**** DATA SECTION ****

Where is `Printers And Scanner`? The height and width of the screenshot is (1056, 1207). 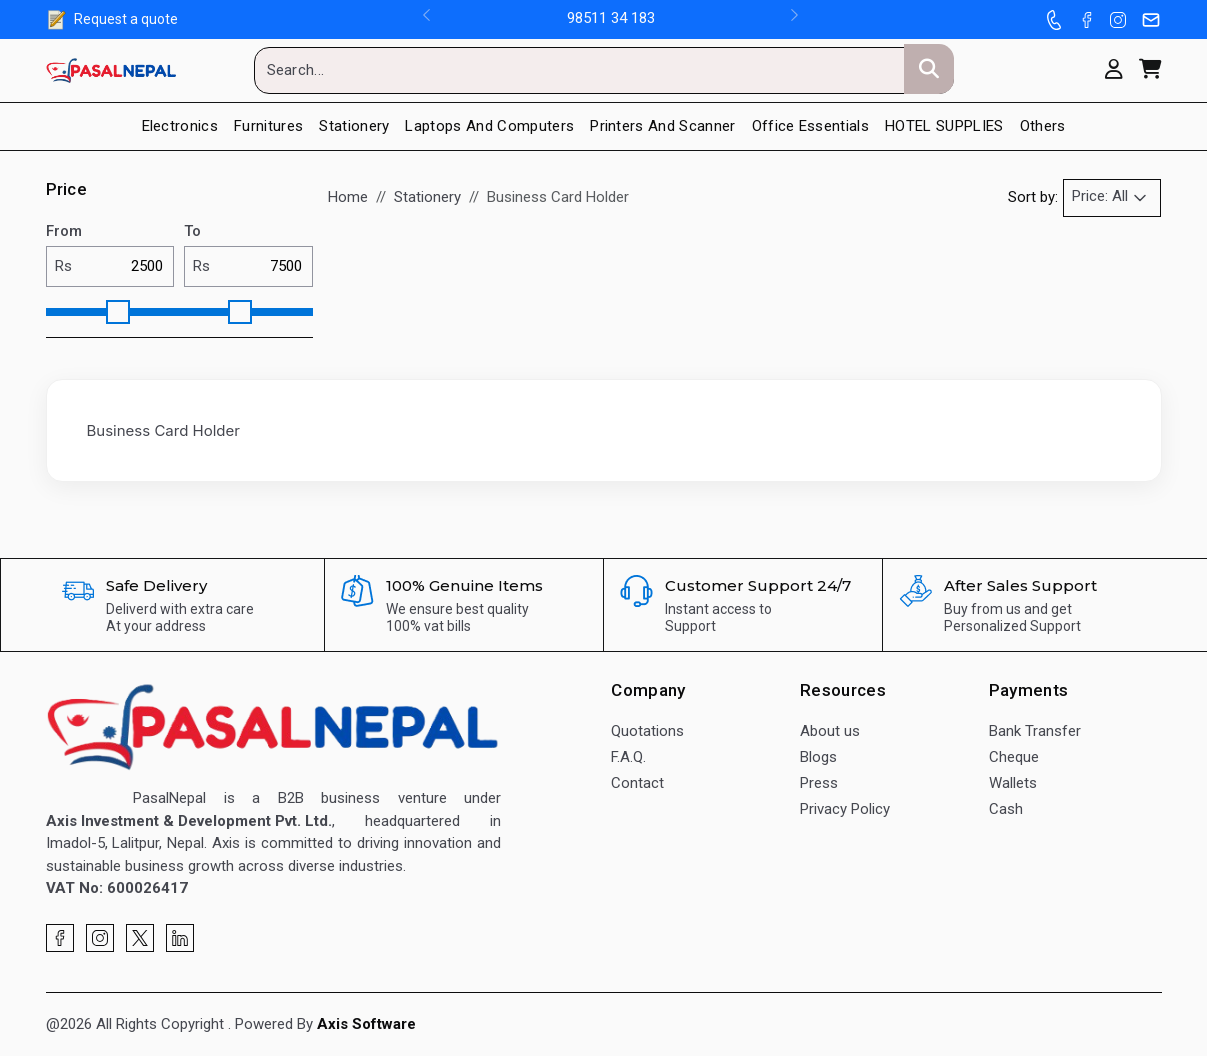
Printers And Scanner is located at coordinates (662, 126).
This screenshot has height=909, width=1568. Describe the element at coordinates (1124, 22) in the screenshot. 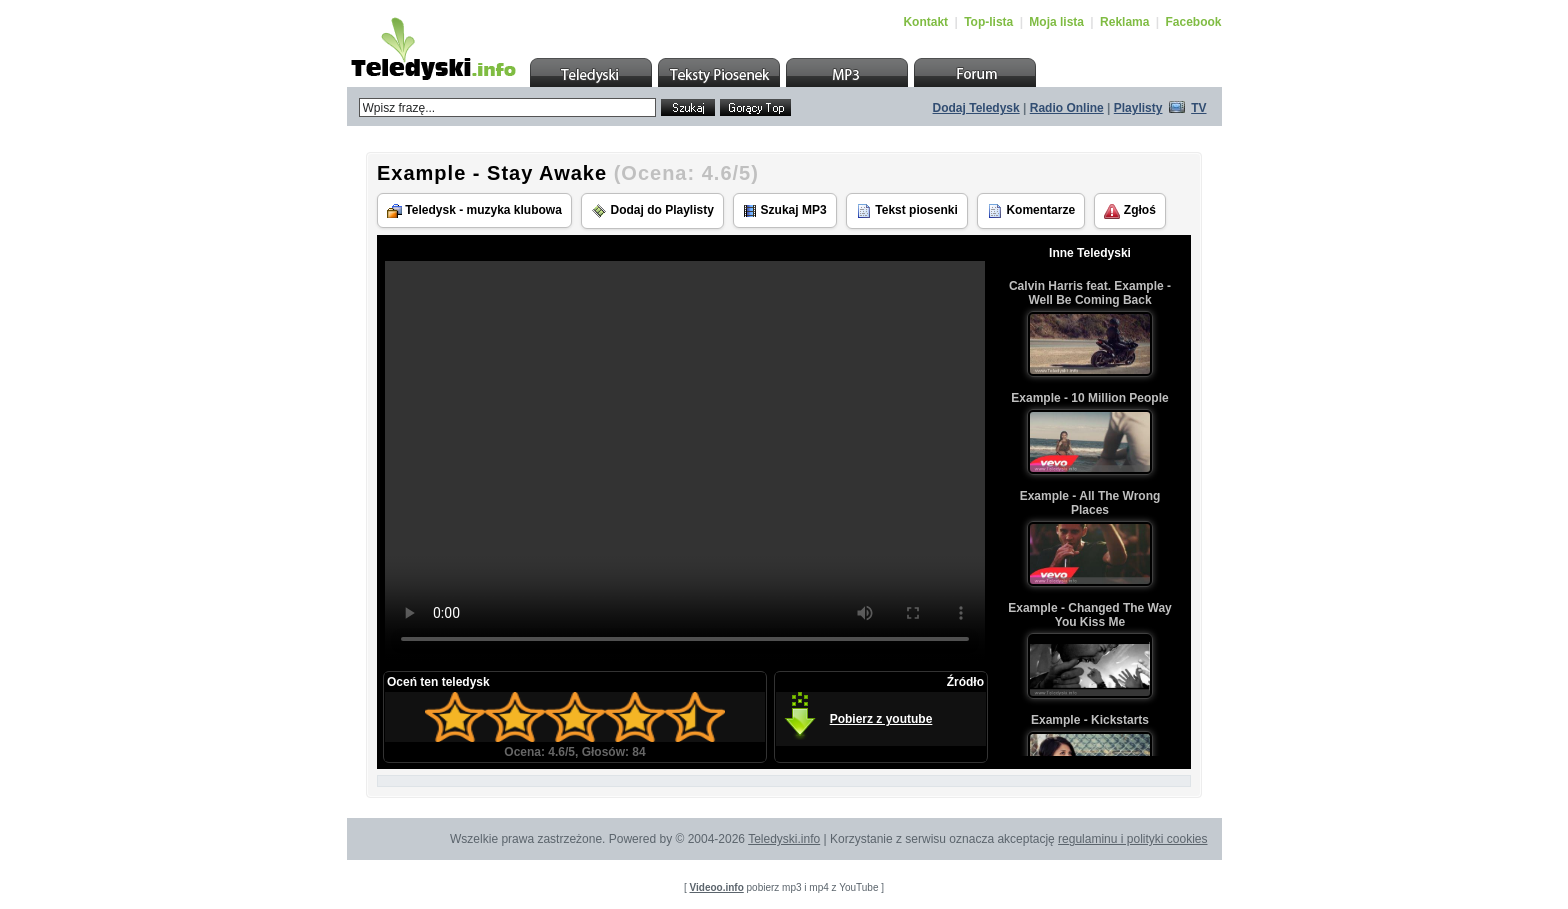

I see `Reklama` at that location.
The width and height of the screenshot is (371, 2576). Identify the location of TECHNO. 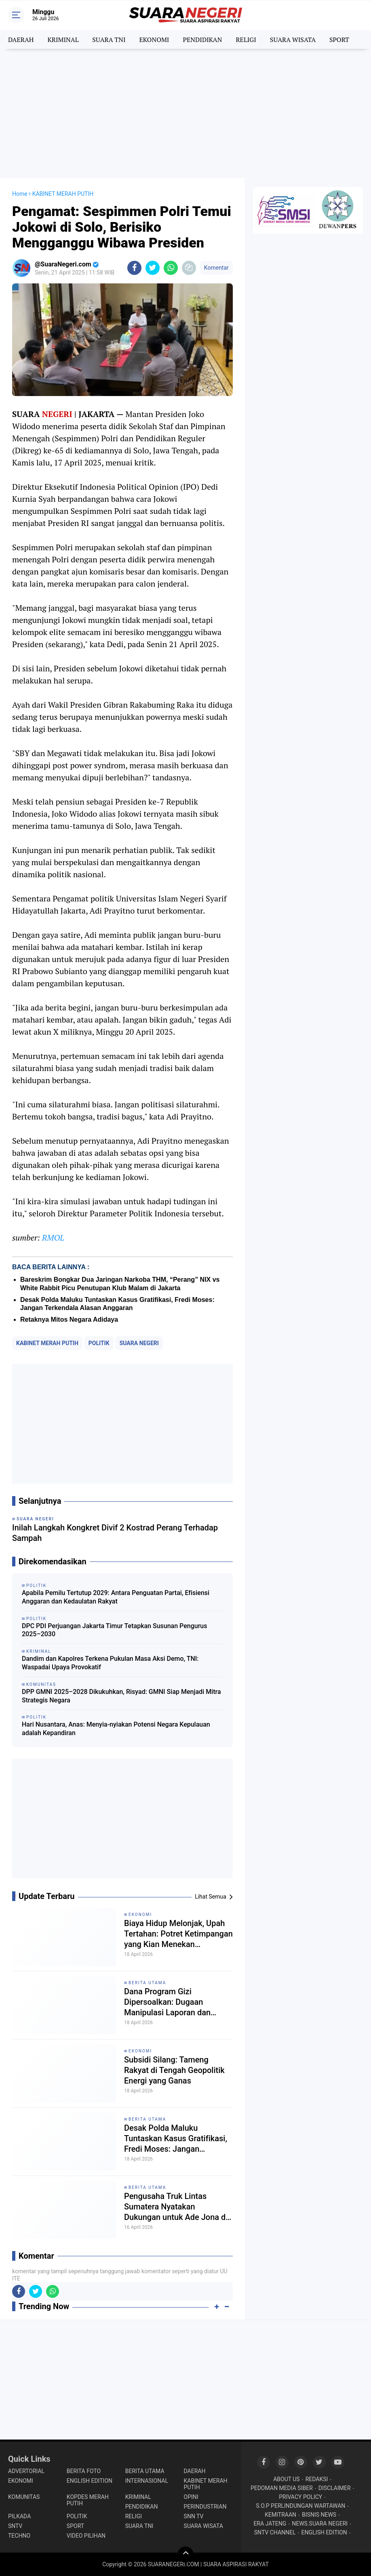
(19, 2535).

****

> **WHAT IS REQUIRED**
Your task is to reproduce exactly the lines running from the line that contains "This screenshot has" to the end of the records, pictures excluded.

> **SOLVED EXERCISE**
This screenshot has height=909, width=1568. Describe the element at coordinates (1124, 22) in the screenshot. 

I see `Reklama` at that location.
The width and height of the screenshot is (371, 2576). Identify the location of TECHNO. 
(19, 2535).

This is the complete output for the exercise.